NTTドコモは回線・ネットワークを核としながら、M2Mデバイス用の通信モジュール、プラットフォーム、そしてM2Mアプリケーション開発の領域まで幅広くビジネスを行っている。
中でも現在力を入れているのが「グローバル展開、デバイス開発、アプリケーション開発の3点で」お客様をサポートすることだとNTTドコモの一矢康雄氏は話すが、最初のグローバル展開については「Embedded SIM(eSIM)」と、各国キャリアとのアライアンスがキーになる。
遠隔からSIMを書き換え
eSIMとは、ドコモの電話番号だけではなく海外通信事業者の電話番号も書込みが可能になるもので、ドコモは2014年6月からこれを、docomo M2Mプラットフォームの機能として提供している。
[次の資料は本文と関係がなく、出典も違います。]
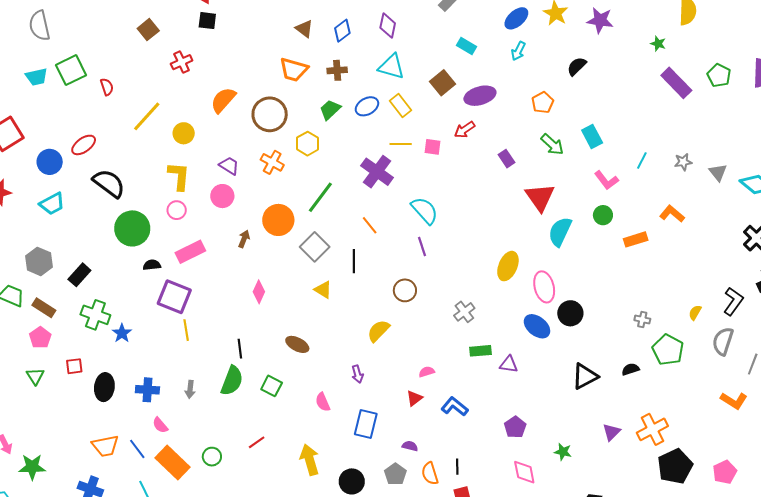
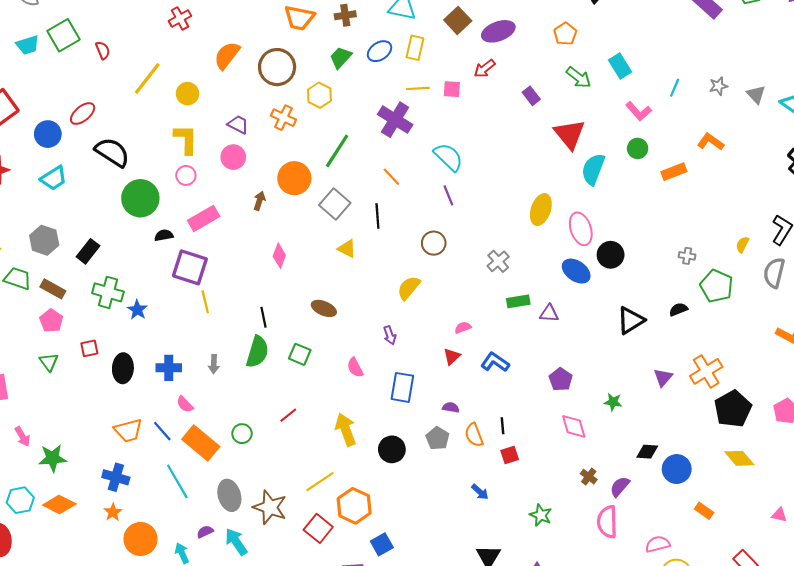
yellow rectangle: (401, 105) -> (415, 48), turned 55

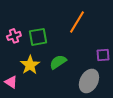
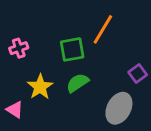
green square: (38, 37) -> (72, 49), moved
purple square: (103, 55) -> (138, 73), turned -32

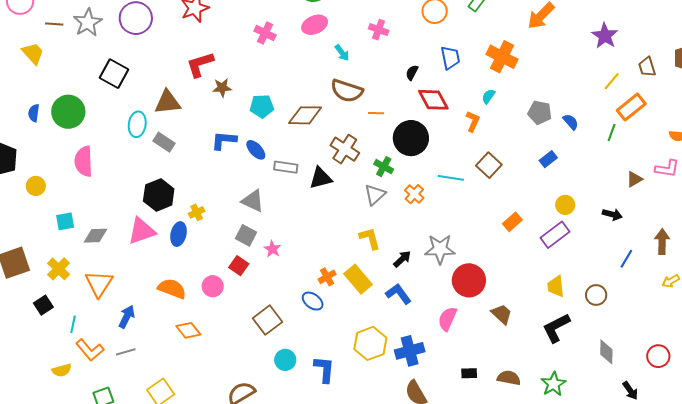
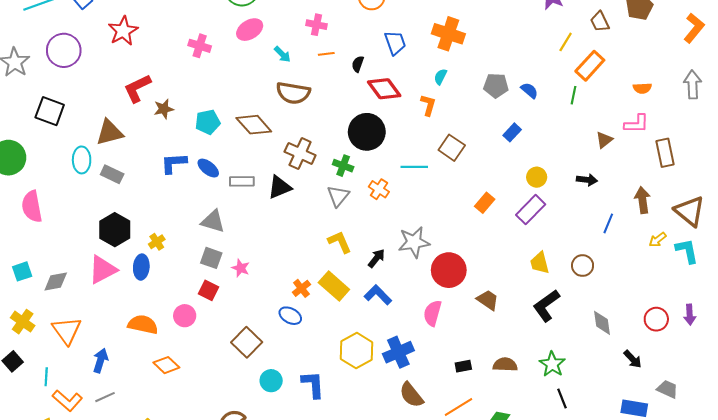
orange line: (376, 113) -> (326, 54), moved
brown diamond: (305, 115) -> (254, 125), turned 56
M2M機器を海外で利用する時に、通信に必要な情報を管理するサブスクリプションマネージャーから遠隔でSIMに書き込まれている通信プロファイルを変更し、現地の通信回線を利用できるようにする。
従来は、複数国でM2M機器を利用する場合、その製造時に各通信事業者が提供するSIMを個別に組み込む必要があった。だが、eSIMを導入すれば、製造時に1種類のSIMを組み込むだけで、機器の利用開始時に現地の通信事業者の通信プロファイルを随時書き込むことが可能になる。
これにより海外展開する企業は、部品を共通化して製造効率および在庫管理の効率を向上させることができる。もちろん、利用する国を変更する場合にも同じSIMで利用することが可能だ。
とはいえ、eSIMを実際に機器に組み込んでグローバルに展開するには、SIMの変更後の課金やサポートの仕組みなど事業者間およびユーザー企業との間で調整すべき点も多い。ここで重要なのが、通信事業者間の連携である。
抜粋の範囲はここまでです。